The seller’s responsibility
A Seller is not liable for latent defects where he was not aware of the problem. If a Seller conceals a latent defect he will be liable to the Buyer for the cost of its repair. He cannot rely on any clause in the original contract making no warranties as to the condition of the property.
A Seller will thus be liable for all cracks or dampness and other similar faults deliberately hidden from view. He is also responsible for latent defects such as an appliance, which was not functioning properly. Examples are geysers delivering only lukewarm water, defective electrical points, and the like.
The Buyer’s recourse
It is very important for a Buyer to know what his rights are in such cases. By law he cannot do any of the following:
He cannot deduct the cost of repairs from the purchase price and tender a lesser amount or reduce his deposit;
A buyer cannot refuse to pay occupational rental unless the defective article seriously restricts occupation of the property;
He cannot repudiate or cancel the sale contract.

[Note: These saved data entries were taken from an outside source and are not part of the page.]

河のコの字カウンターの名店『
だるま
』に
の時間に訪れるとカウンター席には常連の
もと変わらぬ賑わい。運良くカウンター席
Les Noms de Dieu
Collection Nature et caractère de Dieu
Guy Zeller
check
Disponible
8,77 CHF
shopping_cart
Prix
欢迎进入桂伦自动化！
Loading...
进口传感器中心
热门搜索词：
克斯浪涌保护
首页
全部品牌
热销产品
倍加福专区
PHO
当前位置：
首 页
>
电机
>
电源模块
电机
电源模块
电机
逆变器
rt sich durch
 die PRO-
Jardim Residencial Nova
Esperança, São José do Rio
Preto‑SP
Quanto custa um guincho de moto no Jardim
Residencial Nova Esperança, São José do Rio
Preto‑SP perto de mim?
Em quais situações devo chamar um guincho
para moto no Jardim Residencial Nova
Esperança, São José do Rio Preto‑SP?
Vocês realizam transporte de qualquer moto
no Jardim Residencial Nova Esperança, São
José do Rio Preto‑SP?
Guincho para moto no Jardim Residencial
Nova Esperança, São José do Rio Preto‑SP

It is the Buyer who will be in breach of contract if he takes any of these actions. By law, his proper recourse is to institute an action for damages and sue the Seller. This will obviously not appeal to the Buyer. Therefore, the best way is to ask the conveyancer doing the transfer to settle the matter amicably with the Seller. Ideally, he should arrange a refund of the costs of repair to the Buyer on registration of transfer. It is in the best interests of both parties to agree to this.

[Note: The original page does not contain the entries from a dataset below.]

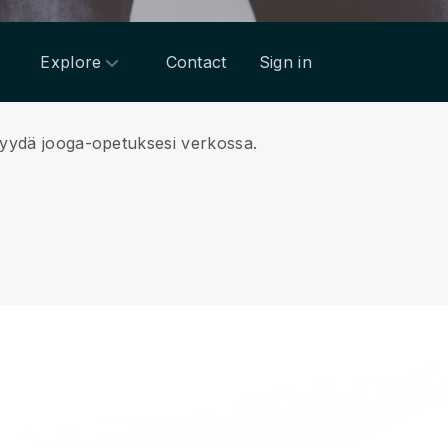
Explore
Contact
Sign in
 myydä jooga-opetuksesi verkossa.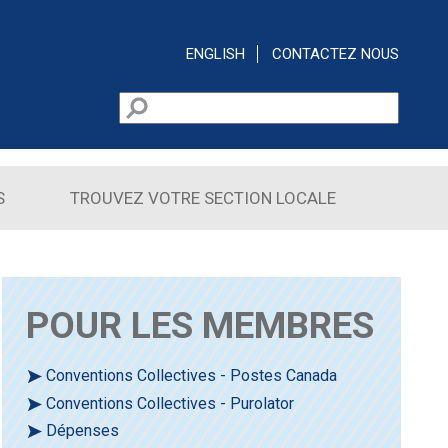
ENGLISH
CONTACTEZ NOUS
Rechercher
Formulaire de recherche
S
TROUVEZ VOTRE SECTION LOCALE
POUR LES MEMBRES
Conventions Collectives - Postes Canada
Conventions Collectives - Purolator
Dépenses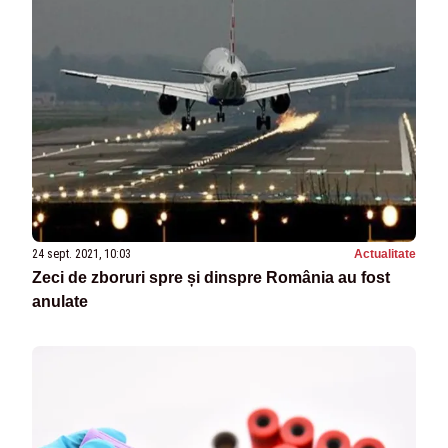
24 sept. 2021, 10:03
Actualitate
Zeci de zboruri spre și dinspre România au fost
anulate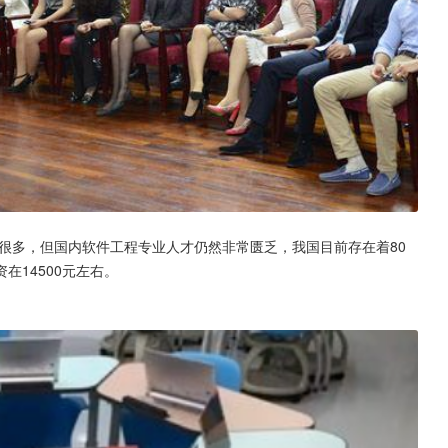
很多，但国内软件工程专业人才仍然非常匮乏，我国目前存在着80
14500元左右。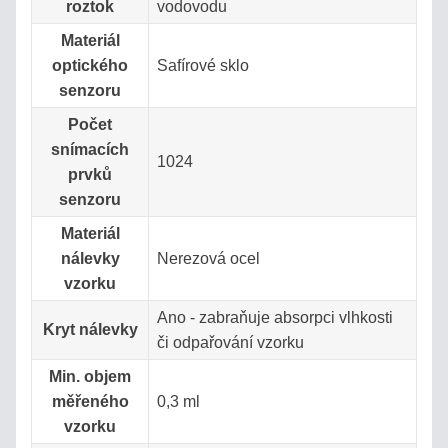
roztok
vodovodu
Přihlášení
Materiál
uživatele
optického
Safírové sklo
senzoru
Počet
snímacích
1024
prvků
senzoru
Zapomenuté
OK
Materiál
heslo
nálevky
Nerezová ocel
vzorku
Ano - zabraňuje absorpci vlhkosti
Kryt nálevky
či odpařování vzorku
Min. objem
měřeného
0,3 ml
vzorku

Warranties and Misrepresentations
Many Buyers think that a deliberate non-disclosure of latent defects constitutes a fraudulent misrepresentation on the Seller’s part. They believe that they can cancel their contract. This illusion is quite common. The contract can be repudiated as the failure to disclose known latent defects without a voetstoots clause. Furthermore, this would constitute a deliberate contractual misrepresentation on the Seller’s part.
The inclusion of a voetstoots clause overrules any question of contractual misrepresentation by the Seller. The Buyer cannot cancel the sale on the grounds that the property is worth less than the price offered. He has purchased it as is, defects and all. Secondly, his rights are confined to an action for damages. The non-disclosure is only regarded as a delictual misrepresentation.

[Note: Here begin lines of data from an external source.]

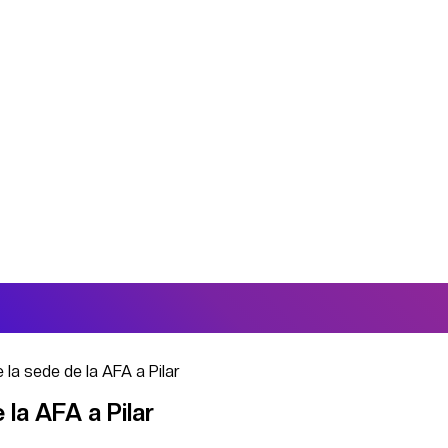
e la sede de la AFA a Pilar
 la AFA a Pilar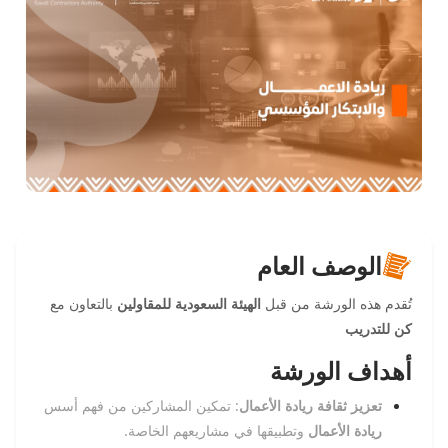
الوصف العام
تُقدم هذه الورشة من قبل
الهيئة السعودية للمقاولين
بالتعاون مع
كن للتدريب
أهداف الورشة
تعزيز ثقافة ريادة الأعمال
: تمكين المشاركين من فهم أسس
ريادة الأعمال
وتطبيقها في مشاريعهم الخاصة.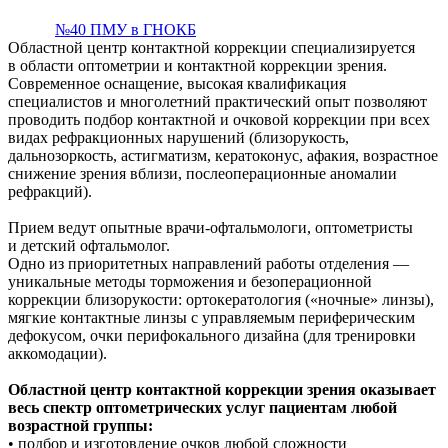
№40 ПМУ в ГНОКБ
Областной центр контактной коррекции специализируется
в области оптометрии и контактной коррекции зрения.
Современное оснащение, высокая квалификация
специалистов и многолетний практический опыт позволяют
проводить подбор контактной и очковой коррекции при всех
видах рефракционных нарушений (близорукость,
дальнозоркость, астигматизм, кератоконус, афакия, возрастное
снижение зрения вблизи, послеоперационные аномалии
рефракций).
Прием ведут опытные врачи-офтальмологи, оптометристы
и детский офтальмолог.
Одно из приоритетных направлений работы отделения —
уникальные методы торможения и безоперационной
коррекции близорукости: ортокератология («ночные» линзы),
мягкие контактные линзы с управляемым периферическим
дефокусом, очки перифокального дизайна (для тренировки
аккомодации).
Областной центр контактной коррекции зрения оказывает
весь спектр оптометрических услуг пациентам любой
возрастной группы:
• подбор и изготовление очков любой сложности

For instance, the Seller may guarantee the condition of an item or state that it is working properly. If false, the Buyer can refuse to take transfer until the defects are properly repaired at the Seller’s expense. Alternatively, the Buyer can sue for a reduction in the purchase price, an action known as actio quantum minoris.
Other issues affecting defects
There are two other important issues that often affect sales of immovable property.
Defects caused after a sale
Who is responsible for damage to a property before transfer but after a signed sale contract? For example, a negligent motorist might smash the front wall of the property or a geyser might suddenly burst, flooding the house and damaging its fitted carpets. Responsibility will lie as follows:
Firstly, on the Seller, if the contract makes him liable for the risk in the property until the registration of transfer;
On the Buyer, if the risk falls on him from date of sale or occupation. This occurs mostly in terms-sale contracts where the transfer is delayed for more than a year;
On the Buyer, if he causes the damage while in occupation. He will be liable if he uncovers a latent defect, such as breaking a rusted pipe under a sink when trying to fit his washing-machine connection to it.
Estate Agent’s Responsibility
Many Buyers want to hold their Estate Agents liable for latent defects. This is particularly the case when the Seller can no longer be traced. An Estate Agent only inspects the property for obvious patent defects. The agent must enquire from a Seller as to what known latent defects exist. Before the buyer signs the contract the agent should disclose the defects.
Once having done this the Buyer’s recourse is against the Seller alone.